Legend CEO Ying Huang called the results “an important step” for in vivo CAR-T, adding the approach could “simplify treatment delivery and expand access.” The company said all responses in the higher-dose group were still ongoing at the data cutoff. Legend Biotech
Oppenheimer analyst Kostas Biliouris said the data showed a “potentially best-in-class profile” for in vivo CAR-T, Reuters reported, and added this could boost Legend’s appeal as an acquisition target. The Wall Street Journal quoted Biliouris calling it a “best-case scenario.” Reuters
UBS lifted its price target on Legend to $49, up from $31, and kept a Buy rating. The bank said it now includes a market model for Legend’s in vivo CAR-T program in non-Hodgkin lymphoma.

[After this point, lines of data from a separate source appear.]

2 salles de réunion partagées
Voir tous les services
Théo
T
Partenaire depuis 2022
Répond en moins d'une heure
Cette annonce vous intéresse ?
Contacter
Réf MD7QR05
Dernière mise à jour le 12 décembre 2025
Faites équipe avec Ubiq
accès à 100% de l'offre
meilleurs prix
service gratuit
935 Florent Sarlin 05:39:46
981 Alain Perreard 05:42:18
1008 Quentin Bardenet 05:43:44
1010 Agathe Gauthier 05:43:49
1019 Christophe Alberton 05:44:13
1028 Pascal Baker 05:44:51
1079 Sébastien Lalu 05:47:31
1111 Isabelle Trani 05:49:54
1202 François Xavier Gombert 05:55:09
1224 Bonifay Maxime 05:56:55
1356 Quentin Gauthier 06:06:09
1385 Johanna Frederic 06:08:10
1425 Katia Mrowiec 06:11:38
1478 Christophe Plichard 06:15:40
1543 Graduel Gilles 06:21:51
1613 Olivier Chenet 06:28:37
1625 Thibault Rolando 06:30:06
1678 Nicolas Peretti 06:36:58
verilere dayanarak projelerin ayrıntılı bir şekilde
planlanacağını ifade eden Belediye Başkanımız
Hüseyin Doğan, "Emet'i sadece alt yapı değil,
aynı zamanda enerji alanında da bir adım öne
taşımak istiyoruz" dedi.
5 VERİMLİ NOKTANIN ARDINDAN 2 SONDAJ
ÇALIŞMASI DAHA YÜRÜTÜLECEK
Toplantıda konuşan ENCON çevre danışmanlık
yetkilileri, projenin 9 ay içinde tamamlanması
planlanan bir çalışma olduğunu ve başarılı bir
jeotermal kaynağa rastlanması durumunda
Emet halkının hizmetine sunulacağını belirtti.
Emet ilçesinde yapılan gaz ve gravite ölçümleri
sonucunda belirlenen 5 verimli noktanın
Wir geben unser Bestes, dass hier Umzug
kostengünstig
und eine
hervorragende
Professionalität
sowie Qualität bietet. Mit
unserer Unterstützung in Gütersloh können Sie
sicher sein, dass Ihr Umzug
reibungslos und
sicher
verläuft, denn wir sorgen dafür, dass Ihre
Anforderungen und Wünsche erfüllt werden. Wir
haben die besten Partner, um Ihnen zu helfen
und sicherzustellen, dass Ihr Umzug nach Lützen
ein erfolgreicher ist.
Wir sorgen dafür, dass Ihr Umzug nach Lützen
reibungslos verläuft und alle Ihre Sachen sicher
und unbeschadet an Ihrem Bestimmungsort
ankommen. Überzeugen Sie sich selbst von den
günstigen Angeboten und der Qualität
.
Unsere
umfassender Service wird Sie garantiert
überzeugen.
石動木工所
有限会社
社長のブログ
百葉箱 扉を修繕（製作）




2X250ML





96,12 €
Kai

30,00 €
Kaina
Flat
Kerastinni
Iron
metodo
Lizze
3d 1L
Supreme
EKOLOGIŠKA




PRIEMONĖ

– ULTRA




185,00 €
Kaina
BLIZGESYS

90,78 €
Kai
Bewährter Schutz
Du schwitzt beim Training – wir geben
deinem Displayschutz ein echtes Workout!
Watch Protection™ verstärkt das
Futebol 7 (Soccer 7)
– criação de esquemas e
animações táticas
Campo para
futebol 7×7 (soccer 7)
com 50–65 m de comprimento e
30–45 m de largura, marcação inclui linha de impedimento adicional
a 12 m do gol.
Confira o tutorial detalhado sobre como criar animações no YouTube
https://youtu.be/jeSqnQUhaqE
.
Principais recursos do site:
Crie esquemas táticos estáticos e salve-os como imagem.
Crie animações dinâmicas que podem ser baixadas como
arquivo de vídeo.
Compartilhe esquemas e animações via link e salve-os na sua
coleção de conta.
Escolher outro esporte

Next test is approaching. Legend said full LB2501 data will be out in a late-breaking oral at the European Hematology Association congress in Stockholm on June 14.
Carvykti, co-marketed by Legend and Johnson & Johnson, showed about $597 million in first-quarter net trade sales, the company said last month. That’s up 62% from the same stretch last year. The product is now in 18 markets. The stock reaction comes as the underlying business strengthens.
Legend’s commercial unit pulls in more than startup hopes. Legend posted first-quarter revenue of $305.1 million and a net loss of $54.3 million. Cash, cash equivalents and time deposits totaled $834.6 million as of March 31.
The impact goes beyond Legend. AstraZeneca and Eli Lilly have both done recent in vivo CAR-T deals, Reuters reported, showing big drug companies are tracking if this approach can address some of the traditional cell therapy cost and access issues.
But the risk is clear. This is a Phase 1 study, and that higher dose data is from just six patients with 2.2 months median follow-up. Longer-term results, more information on doses, safety updates or any regulator comments could cool the rally. Legend’s filing also warns expectations could shift on any surprise clinical or regulatory news.
For now, the focus has changed. Legend isn’t being valued just as Johnson & Johnson’s Carvykti partner anymore. The market is also treating it as one of the few public names with initial human data on a CAR-T approach that may be simpler to administer, assuming the data stays strong.